Une campagne partagée, des usages qui s’entrechoquent
Les campagnes ne sont plus des espaces à usage unique. On y chasse, on y élève des animaux, on y exploite des terres. Mais on y marche, on y roule à vélo, on y court. Le trail a profondément transformé notre rapport aux territoires ruraux. Des milliers de coureurs sillonnent chaque week-end chemins communaux, pistes forestières, sentiers balisés. Beaucoup découvrent des zones qu’ils ne fréquentaient pas auparavant. Cette diversité d’usages crée des frictions. Les propriétaires redoutent les intrusions et les dégâts. Les chasseurs rappellent leur mission de régulation, en s’appuyant sur les données avancées par les autorités compétentes concernant les populations de sangliers et de cervidés. Les pratiquants d’activités de pleine nature revendiquent un droit d’accès aux espaces naturels, notamment lorsqu’il s’agit de chemins publics. Dans ce contexte, un coup de feu, même tiré en l’air, agit comme un symbole. Il matérialise une rupture de confiance. Il transforme un différend sur des limites de propriété en affaire judiciaire.
Le trail pris en étau entre propriété privée et battues
Pour les traileurs, la question n’est pas théorique. Combien d’entraînements interrompus par une battue signalée tardivement ? Combien de sentiers fermés, de demi-tours imposés ? À l’inverse, combien de passages hors trace ou de franchissements de clôtures, parfois par méconnaissance du statut des terrains ? Le trail repose sur un équilibre fragile. Il valorise la nature, mais dépend du respect des règles locales. Un chemin communal n’est pas une forêt privée. Une forêt privée n’est pas nécessairement interdite, mais elle n’est pas libre d’accès par principe. La nuance est essentielle. L’incident de Fumel montre ce qui se produit lorsque chacun campe sur ses positions. Les chasseurs estiment exercer un droit légal. Le propriétaire considère défendre ses terres et ses animaux. Les observateurs projettent leurs propres frustrations sur la chasse ou sur les comportements jugés inciviques.
La violence verbale, autre symptôme d’un malaise
Au-delà du fait divers, la lecture des réactions en ligne interpelle. Certains commentaires assimilent le tir à une tentative d’homicide. D’autres minimisent les faits. D’autres encore franchissent la ligne en légitimant la violence. Cette escalade verbale traduit une radicalisation des positions. Elle rend plus difficile toute discussion apaisée sur la gestion de la faune, la sécurité des activités de pleine nature ou le partage des espaces. Or, le trail a tout intérêt à éviter ce piège. La discipline repose sur l’acceptation locale. Les organisateurs négocient des autorisations, des conventions de passage et des calendriers compatibles avec les périodes sensibles. Chaque tension supplémentaire fragilise ces équilibres.
Dates de fin de saison de chasse 2025-2026 en France
- La fermeture générale de la chasse est majoritairement fixée au 28 février 2026, après laquelle la chasse à tir n’est plus autorisée dans la plupart des départements métropolitains.
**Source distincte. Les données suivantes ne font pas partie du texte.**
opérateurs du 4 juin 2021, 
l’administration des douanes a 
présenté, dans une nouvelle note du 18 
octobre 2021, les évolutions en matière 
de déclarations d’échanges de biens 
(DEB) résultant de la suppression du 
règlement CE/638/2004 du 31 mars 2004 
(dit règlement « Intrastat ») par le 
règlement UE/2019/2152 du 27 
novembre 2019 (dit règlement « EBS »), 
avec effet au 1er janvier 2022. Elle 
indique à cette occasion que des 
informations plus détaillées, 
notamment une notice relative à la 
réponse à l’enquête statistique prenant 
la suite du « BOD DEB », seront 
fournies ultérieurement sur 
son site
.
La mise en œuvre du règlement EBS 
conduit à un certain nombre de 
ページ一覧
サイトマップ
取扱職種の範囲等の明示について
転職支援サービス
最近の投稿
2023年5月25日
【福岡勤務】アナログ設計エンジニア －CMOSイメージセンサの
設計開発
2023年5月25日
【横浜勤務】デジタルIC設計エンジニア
- Pour certaines catégories de gibier ou zones spécifiques, des dates légèrement différentes ou exceptions peuvent exister, mais la fin de février reste la norme administrative.
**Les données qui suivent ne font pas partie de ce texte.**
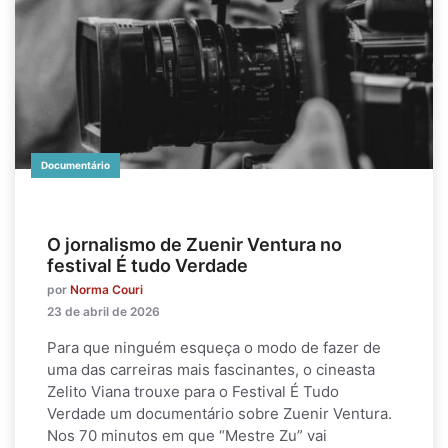
Documentário
O jornalismo de Zuenir Ventura no
festival É tudo Verdade
por
Norma Couri
23 de abril de 2026
Para que ninguém esqueça o modo de fazer de
uma das carreiras mais fascinantes, o cineasta
Zelito Viana trouxe para o Festival É Tudo
Verdade um documentário sobre Zuenir Ventura.
Nos 70 minutos em que “Mestre Zu” vai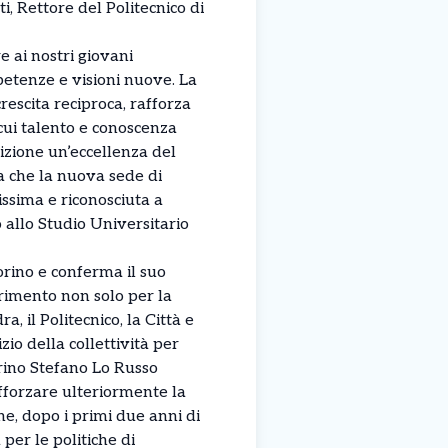
, Rettore del Politecnico di
re ai nostri giovani
mpetenze e visioni nuove. La
escita reciproca, rafforza
 cui talento e conoscenza
nizione un’eccellenza del
ta che la nuova sede di
ssima e riconosciuta a
 allo Studio Universitario
orino e conferma il suo
rimento non solo per la
 il Politecnico, la Città e
zio della collettività per
orino Stefano Lo Russo
fforzare ulteriormente la
ne, dopo i primi due anni di
 per le politiche di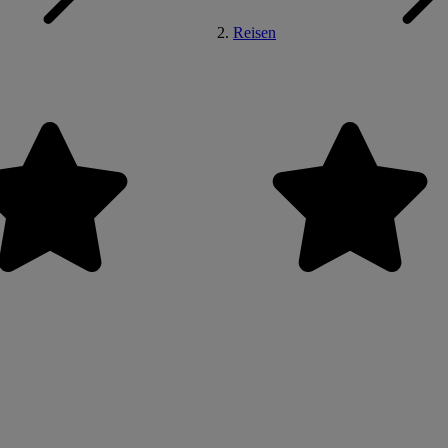
Reisen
En clair : la saison cynégétique française s’étend pour la plupart des espèces et des départements jusqu’au 28 février 2026, après quoi la chasse devient généralement interdite ou très limitée, ce qui donne un repère utile pour la sécurité en espace naturel. (Les dates précises peuvent varier selon les arrêtés préfectoraux par département et par espèce, mais le 28 février 2026 est la clôture la plus largement appliquée.)
La fin de saison suffira-t-elle ?
La saison de chasse touche progressivement à son terme. Beaucoup espèrent que cela apaisera les tensions. Mais le problème dépasse le calendrier. Il concerne le partage des espaces, la lisibilité des règles et le respect mutuel. La nature n’est pas un décor neutre. Elle est un territoire d’usages multiples. Courir en forêt implique de connaître les périodes de chasse, de respecter les interdictions temporaires et de ne pas franchir de clôtures. De leur côté, les autres usagers doivent intégrer que la fréquentation sportive fait désormais partie du paysage rural. La tension monte, oui. Mais si rien ne change dans le dialogue et l’organisation, elle reviendra à la saison prochaine. Et nos sentiers, eux, méritent mieux qu’un climat permanent de défiance.